As you were, men. The International Cricket Council performed a skilled contortionist trick yesterday, doing a volte face on their own decision to reduce the World Cup tournament to 10 teams in 2015.
The tournament, to be hosted by New Zealand and Australia, will now comprise 14 teams, the same number as at this year's event in the sub-continent.
The ICC had trimmed it to 10 teams in April, then got buried under a pile of flak from the associate nations, who were effectively squeezed out by the decision.
Now the ICC has caved in to pressure, but confirmed the 2019 cup in England will definitely, absolutely, without any shadow of doubt, be restricted to 10.
Ireland, the one associate nation to perform with great credit this year, are mightily relieved.
"The initial reaction is probably just one of relief to be honest with you, relief that we now have the opportunity to qualify for the World Cup and relief that we can now devote our energy to actually trying to qualify for it," Ireland's chief executive Warren Deutrom said.
Kenya, Canada and the Netherlands failed to show much at this year's event. They will figure themselves highly fortunate to have another chance to qualify.
It is bad news for the co-hosts. New Zealand and Australia wanted a shorter, sharper 10-team event, with room for at least one associate nation to qualify through a playoff arrangement with the bottom, or bottom two test-playing nations, Bangladesh and Zimbabwe.

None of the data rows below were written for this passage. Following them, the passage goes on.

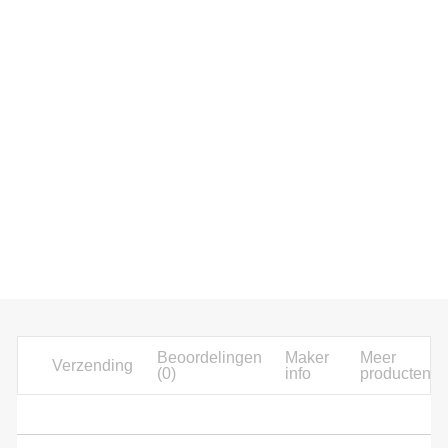
Beoordelingen
Maker
Meer
Verzending
(0)
info
producten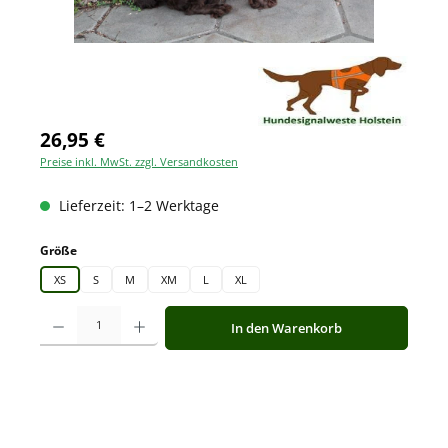
26,95 €
Preise inkl. MwSt. zzgl. Versandkosten
Lieferzeit: 1–2 Werktage
auswählen
Größe
XS
S
M
XM
L
XL
Produkt Anzahl: Gib den gewünschten Wert ein oder benutze die Schaltfläche
In den Warenkorb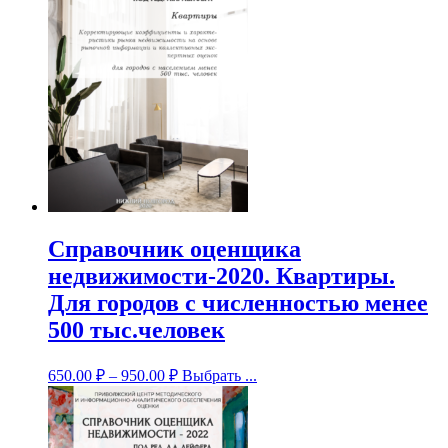
Справочник оценщика
недвижимости-2020. Квартиры.
Для городов с численностью менее
500 тыс.человек
650.00
₽
–
950.00
₽
Выбрать ...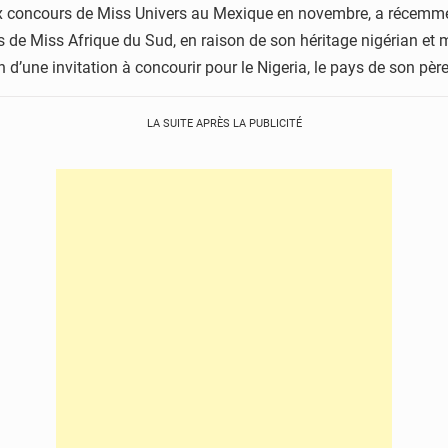
ieux concours de Miss Univers au Mexique en novembre, a récemme
urs de Miss Afrique du Sud, en raison de son héritage nigérian 
 d’une invitation à concourir pour le Nigeria, le pays de son père
LA SUITE APRÈS LA PUBLICITÉ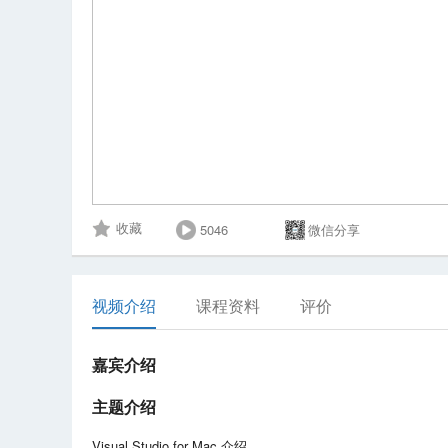
5046
微信分享
收藏
视频介绍
课程资料
评价
嘉宾介绍
主题介绍
Visual Studio for Mac 介绍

Their argument was based around a complete round robin, fewer lopsided games and greater ability to sell tickets and promote games with certain knowledge of who was playing whom, when and where.
But what the ICC has given on one hand, they've taken away with the other. Teams for the world T20s in 2012 (Sri Lanka) and 2014 (Bangladesh) have been trimmed from 16 to 12.
In other developments at the ICC meeting in Hong Kong:
* Runners will be barred from all international cricket, even if a batsman is injured.
* Batsmen will be dismissed for obstructing the field if they change direction while running to prevent a run-out, and also can be run out at the non-strikers' end if backing up too far.